BFOQ and Bookstores

Steven D. Jamar sjamar at LAW.HOWARD.EDU
Thu Dec 21 07:07:55 PST 2000


Paul Finkelman wrote:

> ok; and where do you draw the line?  Can members of the "white people's church"
> refuse to serve blacks at their restaurants?

I think perhaps you are under-appreciating the distinction between status-based
and values-based discrimination.  Though one can semantically transmute
status-based into faux values-based, that simple dodge - like your example below -
is a simple case.  Some sorts of status-based discrimination will not be allowed
period.  And this includes discrimination based solely on the status as a member
of a religious group.

But the interesting question, and one significantly more subtle in my opinion than
your blunt proposal to ban all religious-related employment discrimination or
public accommodations discrimination (BTW, has anyone suggested that public
accommodations discrimination be allowed on the basis of values?  I don't recall
it be suggested), is what to do about the religious secular employer whose beliefs
require things like "not being unevenly yoked" or who doesn't separate the world
into preying on Monday and praying on the Sabbath.  I simply would not ignore that
employer's desires and treat him or her as just another bigot.

So where do I draw the line?  I don't draw a bright one for the religious secular
employer engaging in values-based or belief-based employment decisions.  Very few
employers qualify as being in this category in the first place.  And among those
who do, many do not discriminate among employees on the basis of these values,
often because the values include tolerance, equality, and inclusion.  And for
some, evangelism - of employees too. (This creates other discrimination problems,
of course, at least according to the courts.)

> Why do you think "gehttozation" will take place if people are *prohibited* from
> discriminating on the basis of religion, race, and ethnicity?  I do not, I
> repeat for the third or fourth time, DO NOT treat as unimportant sincere
> religious practice in running a business.  I know many people who do just that.
> The point is, that you can be sincerely religious and at the same time NOT
> practice discrimination.

But only if you adopt your idea of what "sincerely religious" means.  You seem to
reject the idea that the content of the religion could include anything but what
those "right thinking" people you know do.  The fact that some sincerely religious
people believe things which are quite different from what you think they should
ought not, in my opinion, control the analysis.  What about those whose religious
beliefs are different from that?  Those whose religious beliefs require that they
have only the same kind of believers associated with them?

>
>
> I would throw back the questions to Mr.

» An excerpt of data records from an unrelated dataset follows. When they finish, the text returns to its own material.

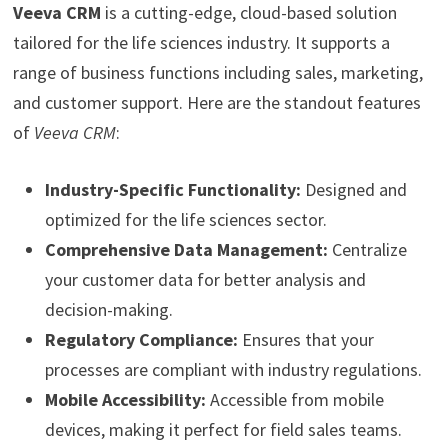
Veeva CRM
is a cutting-edge, cloud-based solution
tailored for the life sciences industry. It supports a
range of business functions including sales, marketing,
and customer support. Here are the standout features
of
Veeva CRM
:
Industry-Specific Functionality:
Designed and
optimized for the life sciences sector.
Comprehensive Data Management:
Centralize
your customer data for better analysis and
decision-making.
Regulatory Compliance:
Ensures that your
processes are compliant with industry regulations.
Mobile Accessibility:
Accessible from mobile
devices, making it perfect for field sales teams.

Schutt: Why do yo treat as unimportant
> the idea that we should not allow people to discriminate in hiring, firing, and
> service?  Why do in effect, defend bigotry in hiring?  Why do you presume that
> no one but a member of the "right church" can possibly do a job, such as
> recommending books to buy, or shelving them?

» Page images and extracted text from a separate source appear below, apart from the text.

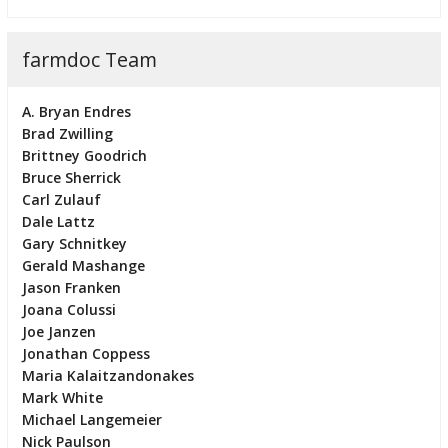
farmdoc Team
A. Bryan Endres
Brad Zwilling
Brittney Goodrich
Bruce Sherrick
Carl Zulauf
Dale Lattz
Gary Schnitkey
Gerald Mashange
Jason Franken
Joana Colussi
Joe Janzen
Jonathan Coppess
Maria Kalaitzandonakes
Mark White
Michael Langemeier
Nick Paulson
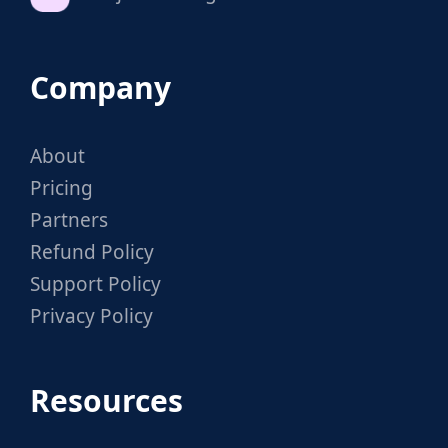
Company
About
Pricing
Partners
Refund Policy
Support Policy
Privacy Policy
Resources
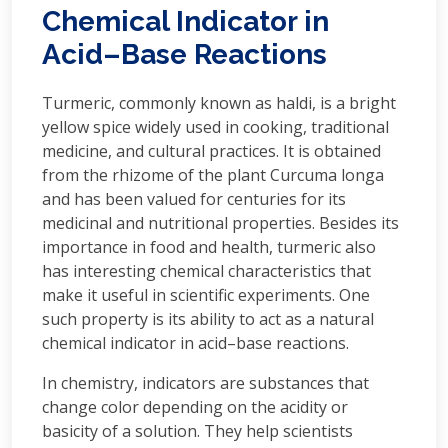
Chemical Indicator in
Acid–Base Reactions
Turmeric, commonly known as haldi, is a bright
yellow spice widely used in cooking, traditional
medicine, and cultural practices. It is obtained
from the rhizome of the plant Curcuma longa
and has been valued for centuries for its
medicinal and nutritional properties. Besides its
importance in food and health, turmeric also
has interesting chemical characteristics that
make it useful in scientific experiments. One
such property is its ability to act as a natural
chemical indicator in acid–base reactions.
In chemistry, indicators are substances that
change color depending on the acidity or
basicity of a solution. They help scientists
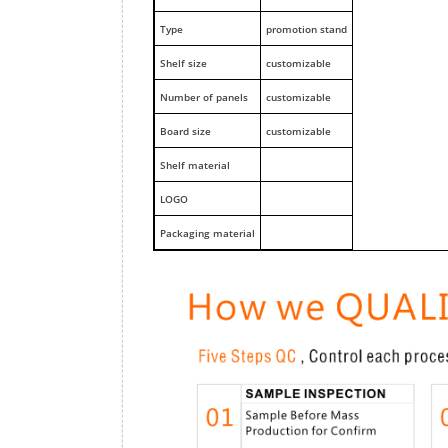
Type
promotion stand
Shelf size
customizable
Number of panels
customizable
Board size
customizable
Shelf material
LOGO
Packaging material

Once again, you are defining the job in terms of the business of business is
business.  If the job is defined as the business of the religious secular business
is witnessing, then there is no way that I can recommend books in the same way as
a believer can.  I cannot say, "Oh, if you are searching for the truth, here is
the revealed word of god."  And I would recommend a different book on the
historigraphy of the Bible than believers do.  And I would recommend a number of
different books about evolution than the young-earthers would.  It isn't the same.

> Why do you assume that only the
> member of the right church can wait on tables correctly?
>

It isn't about a member of the church per se, it is about values.

>
> This is only so if the employeer refuses to accept people other than those in
> the employers group. Hence, the employer practices discrimination.  This has
> always led to ghettoization.

Only if widespread among most religious groups - which is not the case in
employment.  Or if it is practiced among a limited set of the population, then
self-ghettoization of the discriminating group may occur - like Mormons moving to
Utah.

I would like some of the more insular born-again, fundamentalist Christians who
view me as damned to think otherwise and to act more broad-mindedly and to read
more widely and to expose their children to other ideas and all sorts of things.
But I would not require them to do so.  And I would not force them to  hire me in
a business they are running as a witness for their god.

Though, it still strikes me as quite bizarre that I was once hired as a lawyer by
a quite fundamentalist group even though I told them of my personal religious
beliefs.

--
Prof. Steven D. Jamar, Director LRW Program               vox:  202-806-8017
Howard University School of Law                           fax:  202-806-8428
2900 Van Ness Street NW                      mailto:sjamar at law.howard.edu
Washington, DC  20008          http://www.law.howard.edu/faculty/pages/jamar

"Nothing worth doing is completed in our lifetime; therefore, we are saved by
hope.  Nothing true or beautiful or good makes complete sense in any immediate
context of history; therefore, we are saved by faith.  Nothing we do, however
virtuous, can be accomplished alone; therefore, we are saved by love."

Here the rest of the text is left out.